There is no general documentation. Bytes are bytes, hits are hits, etc. If you have a specific example, perhaps I can help.
Well, that's true. I guess I'm loking for validation about the number of blocks and bytes being returned.
Thoughts on this? This is not traffic coming IN from our internet, as it's being blocked - would this be traffic returned back to workstations in the form of block pages??
Well... Bocked doesn't necessaryly mean no traffic is coming IN to your network. First of all, there are 4 locations to measure bytes. Two up (client -> proxy) and (proxy -> web server). Two down (web server -> proxy) and (proxy -> client).

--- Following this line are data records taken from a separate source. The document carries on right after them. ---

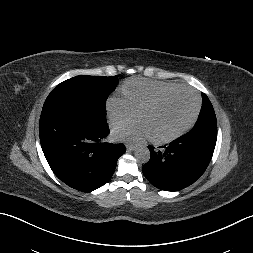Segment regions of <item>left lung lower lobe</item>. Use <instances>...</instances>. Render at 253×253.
Returning <instances> with one entry per match:
<instances>
[{"label": "left lung lower lobe", "instance_id": "left-lung-lower-lobe-1", "mask_svg": "<svg viewBox=\"0 0 253 253\" xmlns=\"http://www.w3.org/2000/svg\"><path fill=\"white\" fill-rule=\"evenodd\" d=\"M217 137L188 132L167 146H148L150 160L143 168L146 179L165 191H179L194 183L212 158Z\"/></svg>", "mask_w": 253, "mask_h": 253}]
</instances>
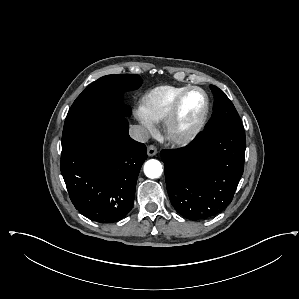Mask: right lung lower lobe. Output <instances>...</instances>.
Masks as SVG:
<instances>
[{
	"mask_svg": "<svg viewBox=\"0 0 299 299\" xmlns=\"http://www.w3.org/2000/svg\"><path fill=\"white\" fill-rule=\"evenodd\" d=\"M128 128L125 116H111L62 149L61 173L70 199L93 221L113 223L132 208L147 152Z\"/></svg>",
	"mask_w": 299,
	"mask_h": 299,
	"instance_id": "1",
	"label": "right lung lower lobe"
}]
</instances>
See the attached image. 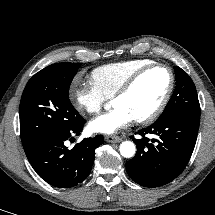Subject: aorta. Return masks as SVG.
Returning a JSON list of instances; mask_svg holds the SVG:
<instances>
[{"instance_id":"aorta-1","label":"aorta","mask_w":215,"mask_h":215,"mask_svg":"<svg viewBox=\"0 0 215 215\" xmlns=\"http://www.w3.org/2000/svg\"><path fill=\"white\" fill-rule=\"evenodd\" d=\"M135 151V145L131 141H124L120 144V153L125 158L134 156Z\"/></svg>"}]
</instances>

By default Web Gateway only logs bytes_to_client (proxy -> client). So all blocks have a few bytes (the block page sent to the user). But if you consider a large zip file that contains detected malware, then the entire zip is still downloaded before blocked. The bytes_from_server will be large (size of the zip), but the bytes_to_client (block page) will be small.
Web Reporter has 3 byte columns, one up, one down, and bytes (sum of the other two). That report displays bytes (sum of up and down). So you need to know what is logged for your up (bytes_from_client, bytes_to_server) and down (bytes_from_server, bytes_to_client) columns. Make sure your logging rules are writing the correct value under the correct header. Web Reporter relies on the logs, so you should always verify that the logs are correct first.
Once you know what is in the logs, you can interpret the data.
1 of 1 people found this helpful
bytes_to_client would represent the block page returned to the user.
That is about an 9k block page for each hit. That's probably accurate.
I suppose you could change your logs to report bytes_from_server instead. That would usually be 0 bytes per block.